What the task requires :: The records below are to be returned word for word, with pictures left out.

::::

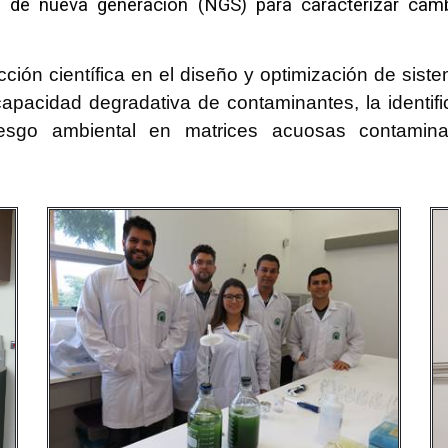
 de nueva generación (NGS) para caracterizar cam
ción científica en el diseño y optimización de sist
apacidad degradativa de contaminantes, la identif
esgo ambiental en matrices acuosas contaminad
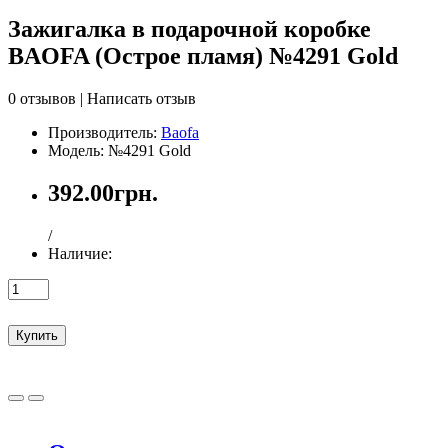
Зажигалка в подарочной коробке
BAOFA (Острое пламя) №4291 Gold
0 отзывов
|
Написать отзыв
Производитель:
Baofa
Модель: №4291 Gold
392.00грн.
/
Наличие:
Купить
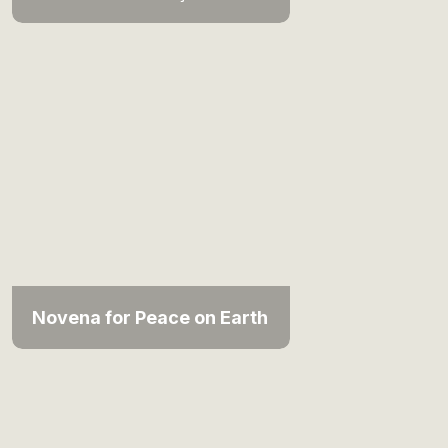
Novena for Peace on Earth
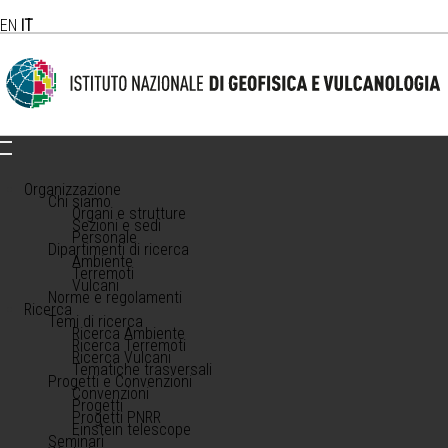
EN
IT
Organizzazione
Chi siamo
Organi e strutture
Sezioni e sedi
Personale
Dipartimenti di ricerca
Ambiente
Terremoti
Vulcani
Norme e regolamenti
Ricerca
Temi di ricerca
Ricerca Ambiente
Ricerca Terremoti
Ricerca Vulcani
Tematiche trasversali
Progetti e Convenzioni
Convenzioni
Progetti
Progetti PNRR
Einstein telescope
Seminari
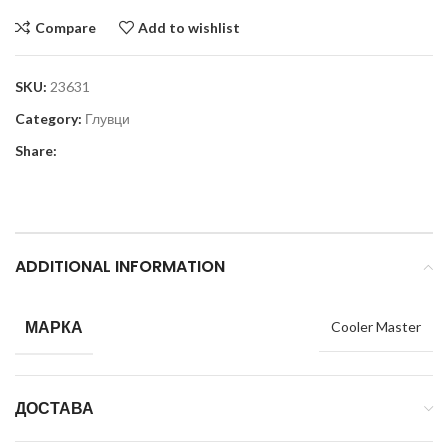
Compare
Add to wishlist
SKU:
23631
Category:
Глувци
Share:
ADDITIONAL INFORMATION
МАРКА
Cooler Master
ДОСТАВА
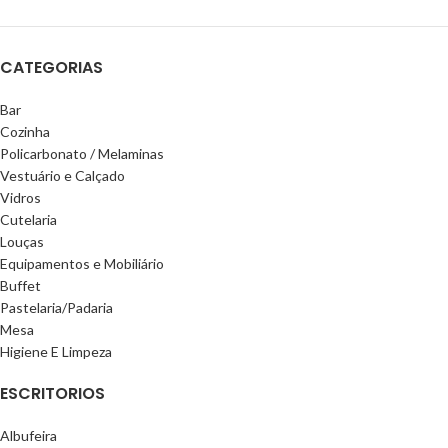
CATEGORIAS
Bar
Cozinha
Policarbonato / Melaminas
Vestuário e Calçado
Vidros
Cutelaria
Louças
Equipamentos e Mobiliário
Buffet
Pastelaria/Padaria
Mesa
Higiene E Limpeza
ESCRITORIOS
Albufeira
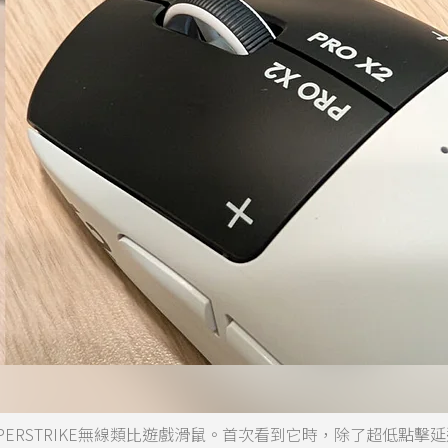
2 SUPERSTRIKE無線類比遊戲滑鼠。首次看到它時，除了超低點擊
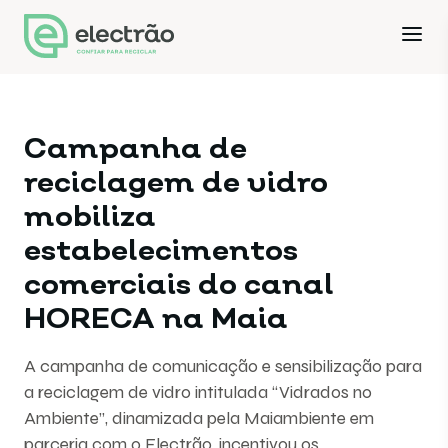
Campanha de
reciclagem de vidro
mobiliza
estabelecimentos
comerciais do canal
HORECA na Maia
A campanha de comunicação e sensibilização para
a reciclagem de vidro intitulada “Vidrados no
Ambiente”, dinamizada pela Maiambiente em
parceria com o Electrão, incentivou os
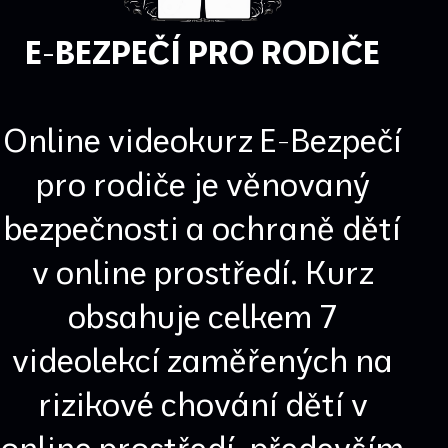
E-BEZPEČÍ PRO RODIČE
Online videokurz E-Bezpečí
pro rodiče je věnovaný
bezpečnosti a ochraně dětí
v online prostředí. Kurz
obsahuje celkem 7
videolekcí zaměřených na
rizikové chování dětí v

::::

Answer ::
 de nueva generación (NGS) para caracterizar cam
ción científica en el diseño y optimización de sist
apacidad degradativa de contaminantes, la identif
esgo ambiental en matrices acuosas contaminad
Зажигалка в подарочной коробке
BAOFA (Острое пламя) №4291 Gold
0 отзывов
|
Написать отзыв
Производитель:
Baofa
Модель: №4291 Gold
392.00грн.
/
Наличие:
Купить
Novena for Peace on Earth
EN
IT
Organizzazione
Chi siamo
Organi e strutture
Sezioni e sedi
Personale
Dipartimenti di ricerca
Ambiente
Terremoti
Vulcani
Norme e regolamenti
Ricerca
Temi di ricerca
Ricerca Ambiente
Ricerca Terremoti
Ricerca Vulcani
Tematiche trasversali
Progetti e Convenzioni
Convenzioni
Progetti
Progetti PNRR
Einstein telescope
Seminari
Compare
Add to wishlist
SKU:
23631
Category:
Глувци
Share:
ADDITIONAL INFORMATION
МАРКА
Cooler Master
ДОСТАВА
CATEGORIAS
Bar
Cozinha
Policarbonato / Melaminas
Vestuário e Calçado
Vidros
Cutelaria
Louças
Equipamentos e Mobiliário
Buffet
Pastelaria/Padaria
Mesa
Higiene E Limpeza
ESCRITORIOS
Albufeira
2 SUPERSTRIKE無線類比遊戲滑鼠。首次看到它時，除了超低點擊
Campanha de
reciclagem de vidro
mobiliza
estabelecimentos
comerciais do canal
HORECA na Maia
A campanha de comunicação e sensibilização para
a reciclagem de vidro intitulada “Vidrados no
Ambiente”, dinamizada pela Maiambiente em
parceria com o Electrão, incentivou os
E-BEZPEČÍ PRO RODIČE
Online videokurz E-Bezpečí
pro rodiče je věnovaný
bezpečnosti a ochraně dětí
v online prostředí. Kurz
obsahuje celkem 7
videolekcí zaměřených na
rizikové chování dětí v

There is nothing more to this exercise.